* [Assigned task]: Among the lines of data below, reproduce only those from the one with "For every named" through the one with "产品展厅 (476, 101)", exactly as they stand, both ends included.

* [Records supplied]:
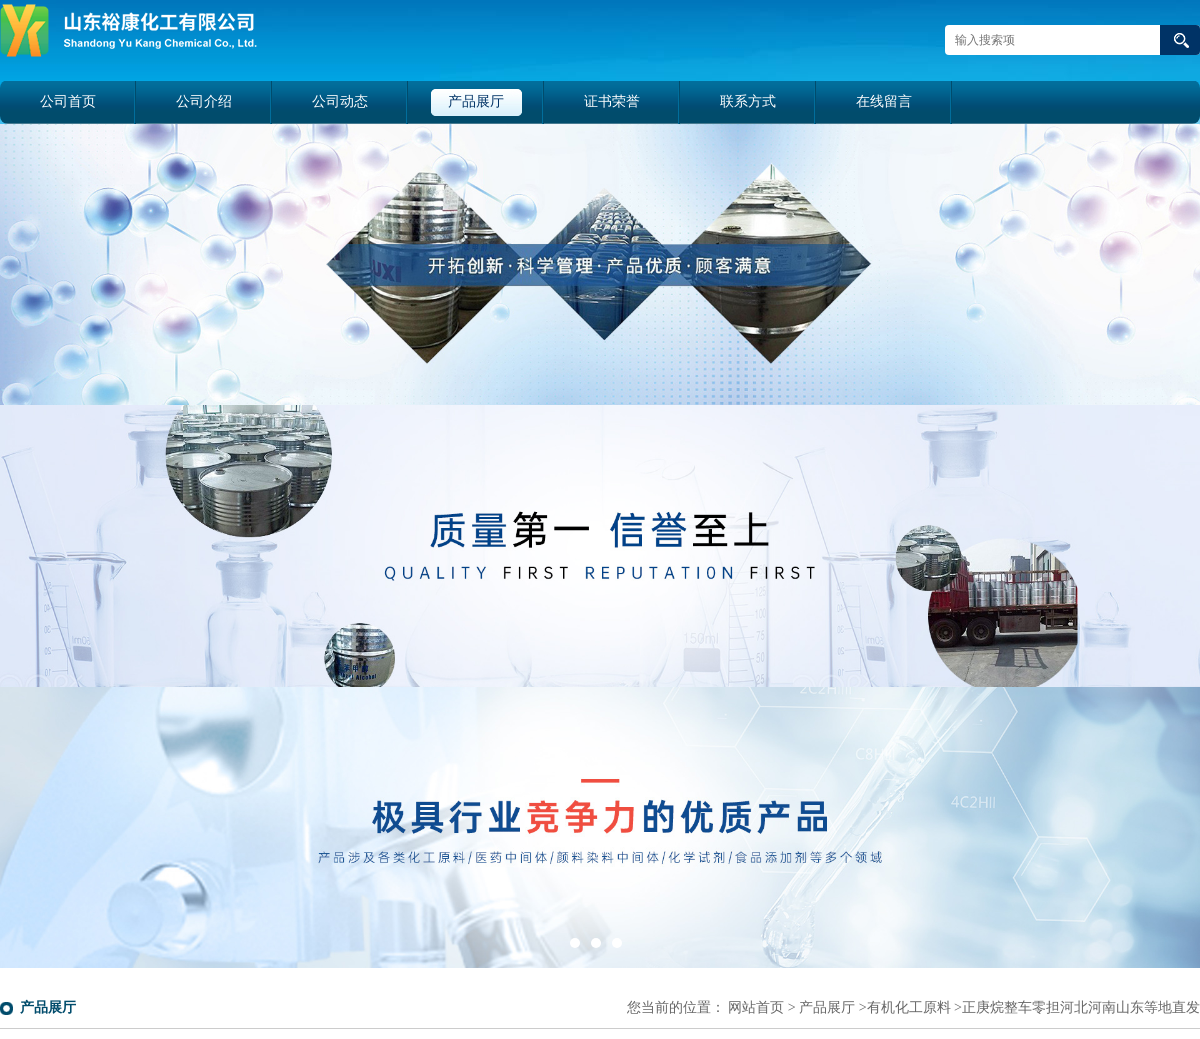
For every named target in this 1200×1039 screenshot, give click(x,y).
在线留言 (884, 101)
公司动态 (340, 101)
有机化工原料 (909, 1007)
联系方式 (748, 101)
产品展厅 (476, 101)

---

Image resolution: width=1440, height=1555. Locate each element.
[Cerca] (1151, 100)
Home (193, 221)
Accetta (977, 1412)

* [Task answer]:
For every named target in this 1200×1039 screenshot, give click(x,y).
在线留言 (884, 101)
公司动态 (340, 101)
有机化工原料 (909, 1007)
联系方式 (748, 101)
产品展厅 (476, 101)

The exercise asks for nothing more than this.